…which is not nearly as poetically tragic.
If you're looking for my garden giveaway it is one post back or just click here!
Lori was beautiful and adventurous and funny. But she was also the “tough chick” type…as in, don’t screw around with me…ever!
A lot of the other Mom’s from the baseball team were afraid of Lori but she and I became good friends which was great for rescuing peonies but we also used to spend hours when the kids were at school in her 4 wheel-drive pick-up exploring old fallen down barns and houses. She was my favorite partner for this. The buildings had usually been stripped long ago of anything valuable but we were forever carting home rusty farm tools and foundation stones to both of our husband’s great dismay.
We saw each other at the game the Saturday after the peony destruction and she told me “that damned Doug, I am going to make him pay for this!” and I didn’t doubt it for a second. If I was Doug I would have been very, very afraid! I think being married to such a tough chick he didn’t take my glaring to heart very much. But glare I did!
So a few weeks go by and Lori calls me and says “come quick, come quick! You have to see this,” and she gave an evil cackle.
I jumped in the car and took the quick ride out to the farmhouse and there was Doug, sitting on the roof, swearing up a storm with a big, tall ladder reaching up to where he is sitting.

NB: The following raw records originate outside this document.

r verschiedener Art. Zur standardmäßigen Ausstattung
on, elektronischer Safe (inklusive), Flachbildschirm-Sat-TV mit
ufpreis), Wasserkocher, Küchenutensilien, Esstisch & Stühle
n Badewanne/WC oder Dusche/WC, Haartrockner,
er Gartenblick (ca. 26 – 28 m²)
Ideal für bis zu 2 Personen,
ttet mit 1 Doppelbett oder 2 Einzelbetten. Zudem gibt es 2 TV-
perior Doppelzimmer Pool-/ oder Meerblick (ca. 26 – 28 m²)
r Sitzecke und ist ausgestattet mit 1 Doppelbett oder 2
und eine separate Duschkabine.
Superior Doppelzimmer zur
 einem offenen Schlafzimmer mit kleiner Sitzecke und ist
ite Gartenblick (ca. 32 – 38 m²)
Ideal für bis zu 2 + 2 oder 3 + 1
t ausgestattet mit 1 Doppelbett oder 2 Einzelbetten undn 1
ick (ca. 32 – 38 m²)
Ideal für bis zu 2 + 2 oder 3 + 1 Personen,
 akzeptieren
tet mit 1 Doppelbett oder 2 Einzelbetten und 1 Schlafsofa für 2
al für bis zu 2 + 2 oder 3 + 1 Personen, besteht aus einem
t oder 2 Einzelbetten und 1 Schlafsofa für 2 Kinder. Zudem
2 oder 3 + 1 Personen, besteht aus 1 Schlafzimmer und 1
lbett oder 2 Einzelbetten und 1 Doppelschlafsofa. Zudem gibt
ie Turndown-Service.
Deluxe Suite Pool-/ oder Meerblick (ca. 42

Lori is nowhere to be seen.
I knock at the door and she shouts, “come in Jen!” so I do.
And there she is sitting at the kitchen table drinking coffee and reading a magazine.

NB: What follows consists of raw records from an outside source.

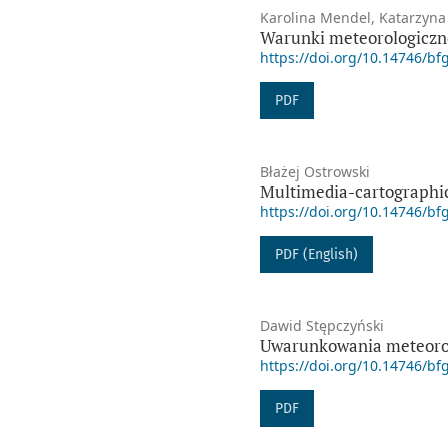
Karolina Mendel, Katarzyna
Warunki meteorologiczne
https://doi.org/10.14746/bf
PDF
Błażej Ostrowski
Multimedia-cartographic 
https://doi.org/10.14746/bf
PDF (English)
Dawid Stępczyński
Uwarunkowania meteorolo
https://doi.org/10.14746/bf
PDF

“Lori, what are you doing? Doug is stuck on the roof!” I say.
She gets this smug look on her face and says “Do you want coffee? I know he's up there AND he’s staying up there for awhile AND he’s afraid of heights so he can’t come down the ladder unless I hold it AND I told you I would pay him back for plowing that field under!”
“Ummmm…. OK,” I say.
She keeps giggling and drinking her coffee.
Then all of the sudden she busts out laughing and says “he got up there to fix some roof tiles using the Cherry Picker and when he moved to the other side of the roof I moved the Cherry Picker and now he can’t get down because I won't hold the ladder.” Did I tell you she was a tough chick? Oh yea.

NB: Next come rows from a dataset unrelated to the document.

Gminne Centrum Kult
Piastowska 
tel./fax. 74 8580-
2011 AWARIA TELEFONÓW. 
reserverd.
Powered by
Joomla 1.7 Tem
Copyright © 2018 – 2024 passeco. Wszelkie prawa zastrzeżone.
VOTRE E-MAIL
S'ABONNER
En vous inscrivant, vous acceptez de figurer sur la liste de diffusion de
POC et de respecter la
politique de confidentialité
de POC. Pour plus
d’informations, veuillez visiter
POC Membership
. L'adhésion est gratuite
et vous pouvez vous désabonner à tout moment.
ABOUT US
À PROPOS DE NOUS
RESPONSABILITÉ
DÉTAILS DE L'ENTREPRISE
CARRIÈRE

I'm thinking this could be dangerous situation to be in the middle of so I tell her I have to get home because the kids are coming back from school and she gives me a big hug and continues to giggle.
I go outside and Doug is just sitting there screaming and he yells, “Go get my stupid f#$%cking wife! Tell her to get the f#$%cking Cherry Picker! And I’m not sorry about your stupid f#$%cking flowers! At least hold the f#$%cking ladder so I can get down!” But I just got in my car and drove home to water my peonies!
It made me crack-up to see big old muscle builder Doug sitting on the roof crying for his Momma.
OK, and yes I am a flower protection militant.